LAKTASI – Milorad Dodik says ahead of his trip to Moscow that even Russian President Vladimir Putin could not change the decision to hold the RS Day referendum.
“I’m going there for economic issues, the cooperation of the RS with Russia, not because of the referendum,” the president of the Serb Republic (RS), the Serb entity in Bosnia-Herzegovina, said on Wednesday, according to the Banja Luka daily Nezavisne.
“I will present the situation, as will Putin, we will hear one another out, but the referendum will not be postponed.
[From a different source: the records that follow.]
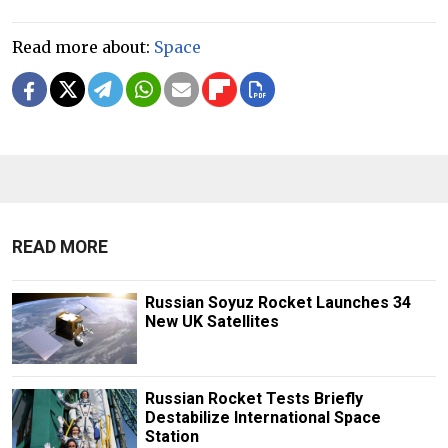
Read more about:
Space
READ MORE
Russian Soyuz Rocket Launches 34
New UK Satellites
Russian Rocket Tests Briefly
Destabilize International Space
Station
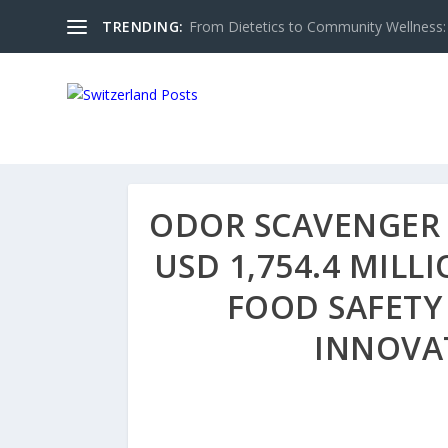
TRENDING:
From Dietetics to Community Wellness: 
ODOR SCAVENGER 
USD 1,754.4 MILL
FOOD SAFETY
INNOVA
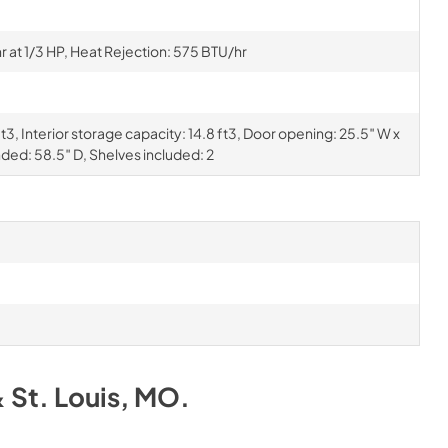
at 1/3 HP, Heat Rejection: 575 BTU/hr
t3, Interior storage capacity: 14.8 ft3, Door opening: 25.5″ W x
nded: 58.5″ D, Shelves included: 2
& St. Louis, MO
.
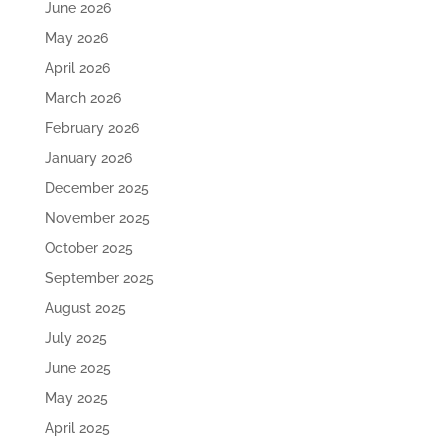
June 2026
May 2026
April 2026
March 2026
February 2026
January 2026
December 2025
November 2025
October 2025
September 2025
August 2025
July 2025
June 2025
May 2025
April 2025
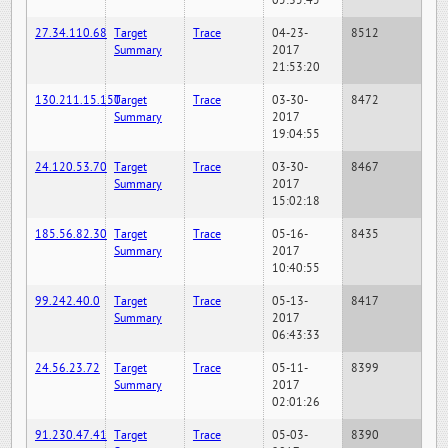
05:35:45
27.34.110.68
Target
Trace
04-23-
8512
Summary
2017
21:53:20
130.211.15.150
Target
Trace
03-30-
8472
Summary
2017
19:04:55
24.120.53.70
Target
Trace
03-30-
8467
Summary
2017
15:02:18
185.56.82.30
Target
Trace
05-16-
8435
Summary
2017
10:40:55
99.242.40.0
Target
Trace
05-13-
8417
Summary
2017
06:43:33
24.56.23.72
Target
Trace
05-11-
8399
Summary
2017
02:01:26
91.230.47.41
Target
Trace
05-03-
8390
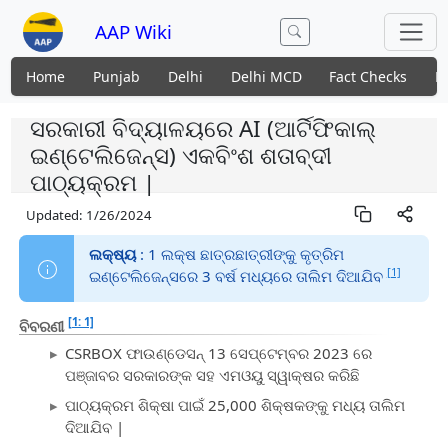
AAP Wiki
Home
Punjab
Delhi
Delhi MCD
Fact Checks
N
ସରକାରୀ ବିଦ୍ୟାଳୟରେ AI (ଆର୍ଟିଫିକାଲ୍
ଇଣ୍ଟେଲିଜେନ୍ସ) ଏକବିଂଶ ଶତାବ୍ଦୀ
ପାଠ୍ୟକ୍ରମ |
Updated:
1/26/2024
ଲକ୍ଷ୍ୟ
: 1 ଲକ୍ଷ ଛାତ୍ରଛାତ୍ରୀଙ୍କୁ କୃତ୍ରିମ
[1]
ଇଣ୍ଟେଲିଜେନ୍ସରେ 3 ବର୍ଷ ମଧ୍ୟରେ ତାଲିମ ଦିଆଯିବ
[1: 1]
ବିବରଣୀ
CSRBOX ଫାଉଣ୍ଡେସନ୍ 13 ସେପ୍ଟେମ୍ବର 2023 ରେ
ପଞ୍ଜାବର ସରକାରଙ୍କ ସହ ଏମଓୟୁ ସ୍ୱାକ୍ଷର କରିଛି
ପାଠ୍ୟକ୍ରମ ଶିକ୍ଷା ପାଇଁ 25,000 ଶିକ୍ଷକଙ୍କୁ ମଧ୍ୟ ତାଲିମ
ଦିଆଯିବ |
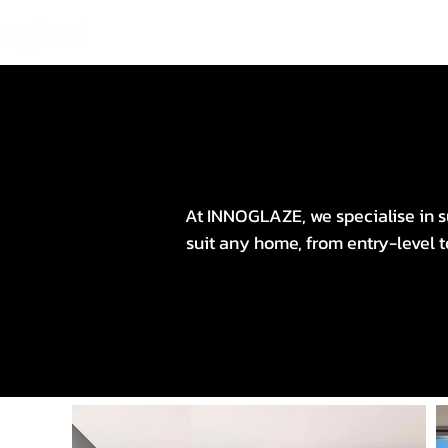
At INNOGLAZE, we specialise in su
suit any home, from entry-level 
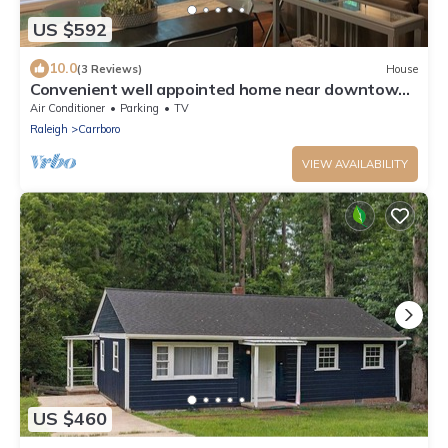
US $592
10.0
(3 Reviews)
House
Convenient well appointed home near downtown
Carrboro and farmers market
Air Conditioner
Parking
TV
Raleigh
Carrboro
VIEW AVAILABILITY
US $460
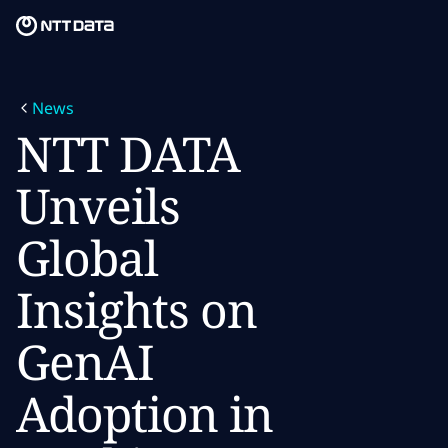
Skip to main content
Skip to main content
What we do
News
What we think
NTT DATA
Who we are
Unveils
Newsroom
Global
Careers
Insights on
GenAI
Adoption in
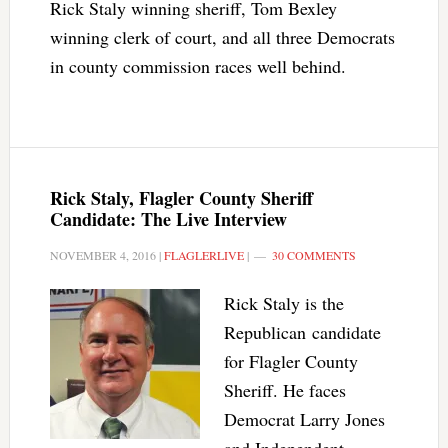
Rick Staly winning sheriff, Tom Bexley
winning clerk of court, and all three Democrats
in county commission races well behind.
Rick Staly, Flagler County Sheriff
Candidate: The Live Interview
NOVEMBER 4, 2016
|
FLAGLERLIVE
|
30 COMMENTS
Rick Staly is the
Republican candidate
for Flagler County
Sheriff. He faces
Democrat Larry Jones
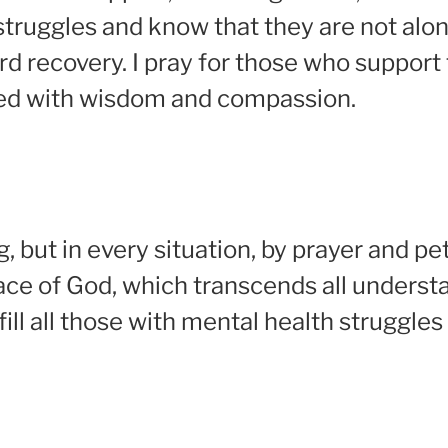
struggles and know that they are not alon
ard recovery. I pray for those who suppor
led with wisdom and compassion.
 but in every situation, by prayer and pet
ce of God, which transcends all understa
 fill all those with mental health struggl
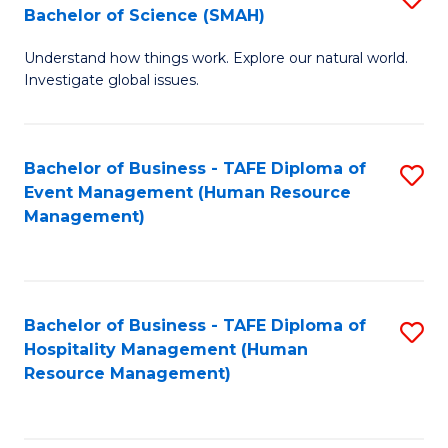
Bachelor of Science (SMAH)
B
B
Understand how things work. Explore our natural world.
of
of
Investigate global issues.
E
B
(
to
Bachelor of Business - TAFE Diploma of
S
-
C
Event Management (Human Resource
to
B
Fa
Management)
C
of
Fa
S
(
Bachelor of Business - TAFE Diploma of
S
Hospitality Management (Human
to
to
Resource Management)
C
C
Fa
Fa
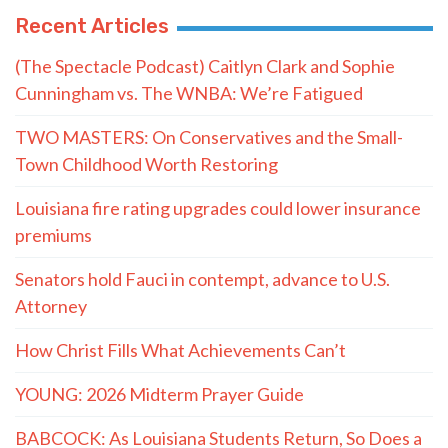
Recent Articles
(The Spectacle Podcast) Caitlyn Clark and Sophie
Cunningham vs. The WNBA: We’re Fatigued
TWO MASTERS: On Conservatives and the Small-
Town Childhood Worth Restoring
Louisiana fire rating upgrades could lower insurance
premiums
Senators hold Fauci in contempt, advance to U.S.
Attorney
How Christ Fills What Achievements Can’t
YOUNG: 2026 Midterm Prayer Guide
BABCOCK: As Louisiana Students Return, So Does a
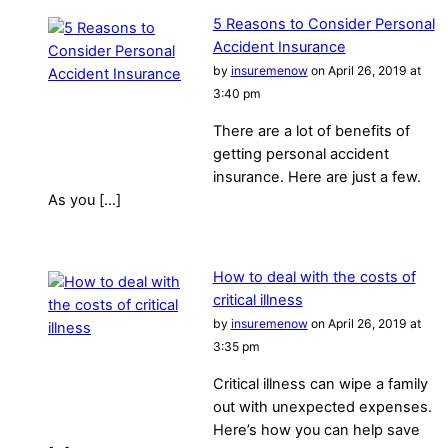
5 Reasons to Consider Personal
Accident Insurance
by
insuremenow
on April 26, 2019 at
3:40 pm
There are a lot of benefits of
getting personal accident
insurance. Here are just a few.
As you […]
How to deal with the costs of
critical illness
by
insuremenow
on April 26, 2019 at
3:35 pm
Critical illness can wipe a family
out with unexpected expenses.
Here’s how you can help save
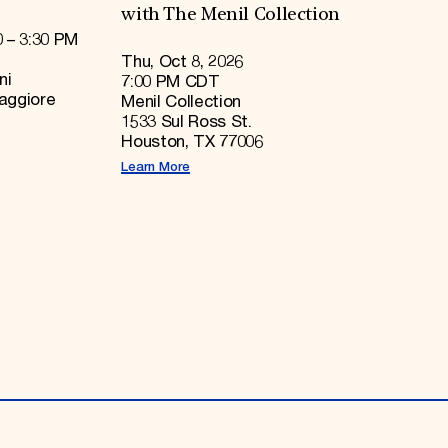
with The Menil Collection
0 – 3:30 PM
Thu, Oct 8, 2026
ni
7:00 PM CDT
Maggiore
Menil Collection
1533 Sul Ross St.
Houston, TX 77006
Learn More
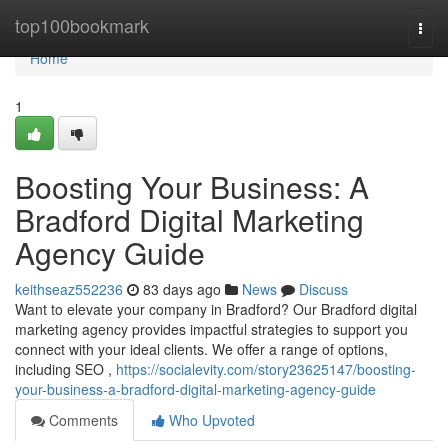
Home
top100bookmark
Togg
navi
Home
1
Boosting Your Business: A
Bradford Digital Marketing
Agency Guide
keithseaz552236
83 days ago
News
Discuss
Want to elevate your company in Bradford? Our Bradford digital
marketing agency provides impactful strategies to support you
connect with your ideal clients. We offer a range of options,
including SEO ,
https://socialevity.com/story23625147/boosting-
your-business-a-bradford-digital-marketing-agency-guide
Comments
Who Upvoted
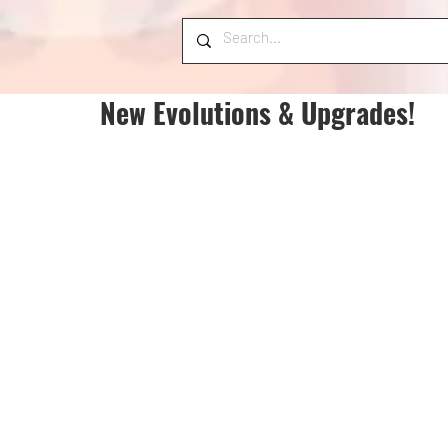
New Evolutions & Upgrades!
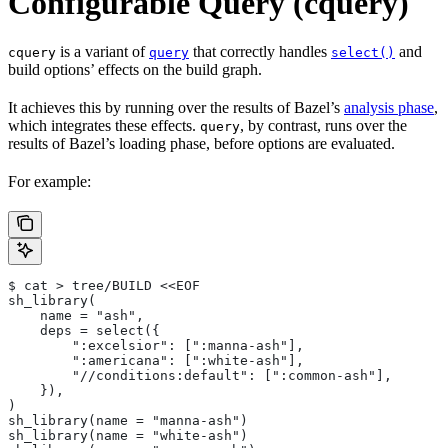
Configurable Query (cquery)
is a variant of
that correctly handles
and
cquery
query
select()
build options’ effects on the build graph.
It achieves this by running over the results of Bazel’s
analysis phase
,
which integrates these effects.
, by contrast, runs over the
query
results of Bazel’s loading phase, before options are evaluated.
For example:
$ cat > tree/BUILD <<EOF
sh_library(
    name = "ash",
    deps = select({
        ":excelsior": [":manna-ash"],
        ":americana": [":white-ash"],
        "//conditions:default": [":common-ash"],
    }),
)
sh_library(name = "manna-ash")
sh_library(name = "white-ash")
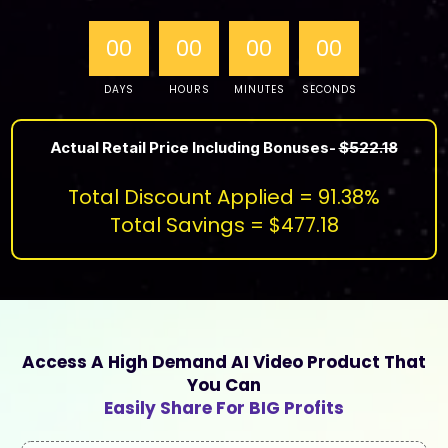
00
00
00
00
DAYS
HOURS
MINUTES
SECONDS
Actual Retail Price Including Bonuses-
$522.18
Total Discount Applied = 91.38%
Total Savings = $477.18
Access A High Demand AI Video Product That
You Can
Easily Share For BIG Profits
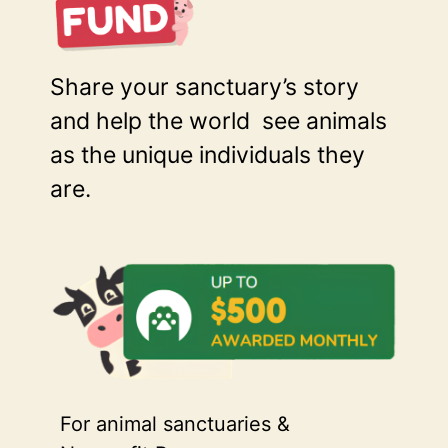
Share your sanctuary’s story
and help the world see animals
as the unique individuals they
are.
For animal sanctuaries &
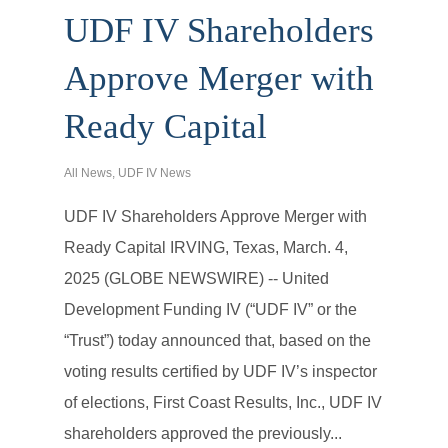
UDF IV Shareholders
Approve Merger with
Ready Capital
All News
,
UDF IV News
UDF IV Shareholders Approve Merger with
Ready Capital IRVING, Texas, March. 4,
2025 (GLOBE NEWSWIRE) -- United
Development Funding IV (“UDF IV” or the
“Trust”) today announced that, based on the
voting results certified by UDF IV’s inspector
of elections, First Coast Results, Inc., UDF IV
shareholders approved the previously...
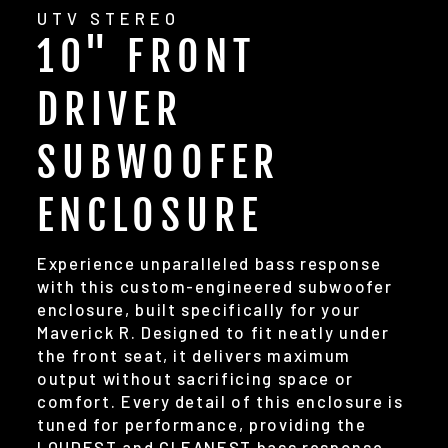
UTV STEREO
10" FRONT
DRIVER
SUBWOOFER
ENCLOSURE
Experience unparalleled bass response
with this custom-engineered subwoofer
enclosure, built specifically for your
Maverick R. Designed to fit neatly under
the front seat, it delivers maximum
output without sacrificing space or
comfort. Every detail of this enclosure is
tuned for performance, providing the
LOUDEST and CLEANEST bass response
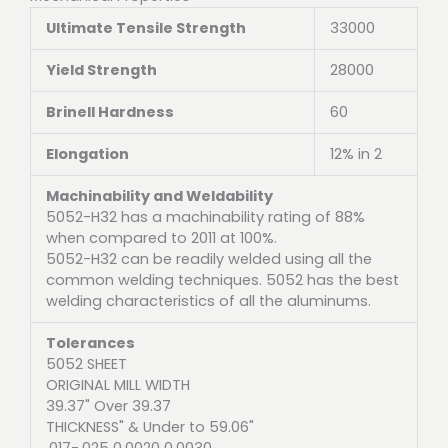
Ultimate Tensile Strength
33000
Yield Strength
28000
Brinell Hardness
60
Elongation
12% in 2
Machinability and Weldability
5052-H32 has a machinability rating of 88%
when compared to 2011 at 100%.
5052-H32 can be readily welded using all the
common welding techniques. 5052 has the best
welding characteristics of all the aluminums.
Tolerances
5052 SHEET
ORIGINAL MILL WIDTH
39.37" Over 39.37
THICKNESS" & Under to 59.06"
.017-.025 0.0020 0.0030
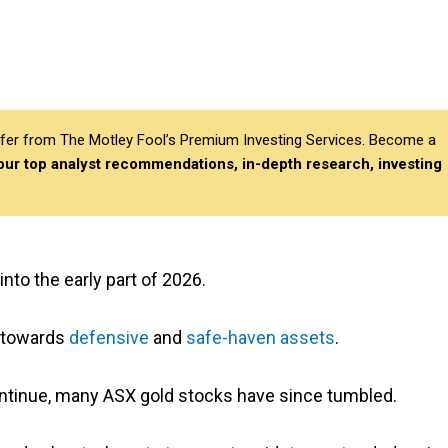
differ from The Motley Fool’s Premium Investing Services. Become a
 our top analyst recommendations, in-depth research, investing
nto the early part of 2026.
y towards
defensive
and
safe-haven assets
.
continue, many ASX gold stocks have since tumbled.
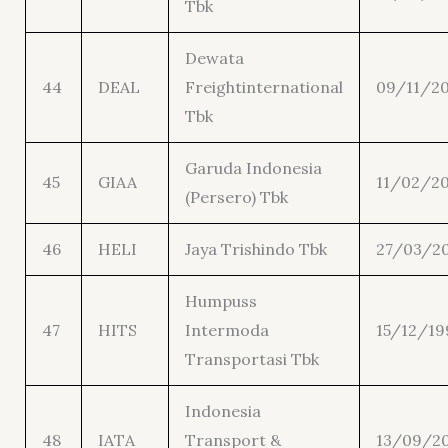
Tbk
Dewata
44
DEAL
Freightinternational
09/11/20
Tbk
Garuda Indonesia
45
GIAA
11/02/20
(Persero) Tbk
46
HELI
Jaya Trishindo Tbk
27/03/2
Humpuss
47
HITS
Intermoda
15/12/19
Transportasi Tbk
Indonesia
48
IATA
Transport &
13/09/2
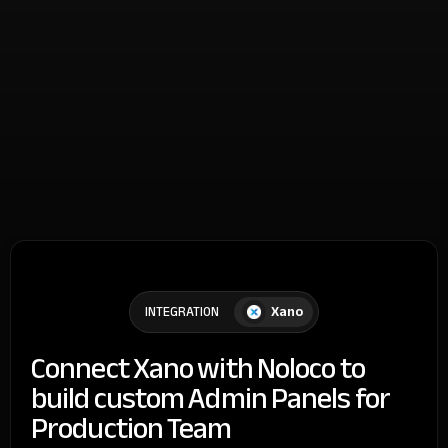
Xano
INTEGRATION
Connect Xano with Noloco to
build custom Admin Panels for
Production Team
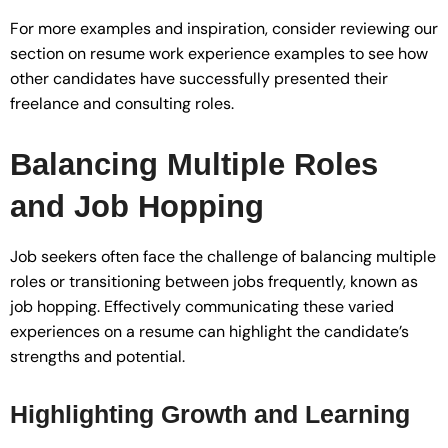
For more examples and inspiration, consider reviewing our
section on resume work experience examples to see how
other candidates have successfully presented their
freelance and consulting roles.
Balancing Multiple Roles
and Job Hopping
Job seekers often face the challenge of balancing multiple
roles or transitioning between jobs frequently, known as
job hopping. Effectively communicating these varied
experiences on a resume can highlight the candidate’s
strengths and potential.
Highlighting Growth and Learning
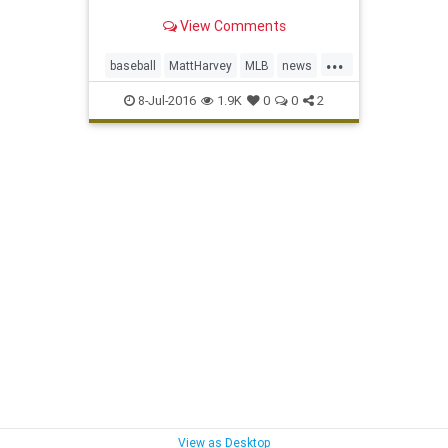
View Comments
...
baseball
MattHarvey
MLB
news
NYMets
sports
TOSyndrome
8-Jul-2016
1.9K
0
0
2
View as Desktop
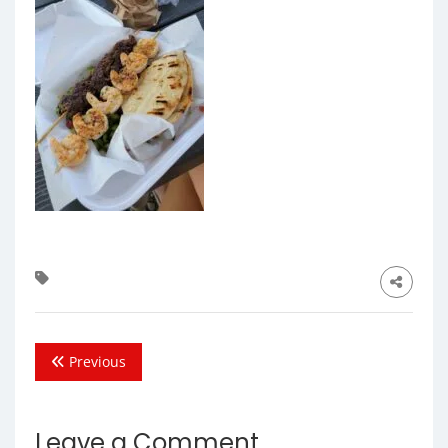
Previous
Leave a Comment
You would be surprised if you knew how informed he in fact is about the situation here, and how many details he has,” Dodik added.
He at the same time called on as many RS citizens as possible to turn out and vote in the referendum.
Commenting on yesterday’s threats of war over the holding of the referendum coming f a former Muslim forces commander Dodik said that the Serb entity was “not taking any violent actions and is not preparing for war – but nobody should doubt it is ready to defend its territory.”
Dodik also said that the statements of Sefer Halilovic were “wrong and unnecessary” while Bosniaks (Bosnian Muslims) “can do nothing that way and are very much mistaken if they think the RS is not prepared and capable of defending itself.”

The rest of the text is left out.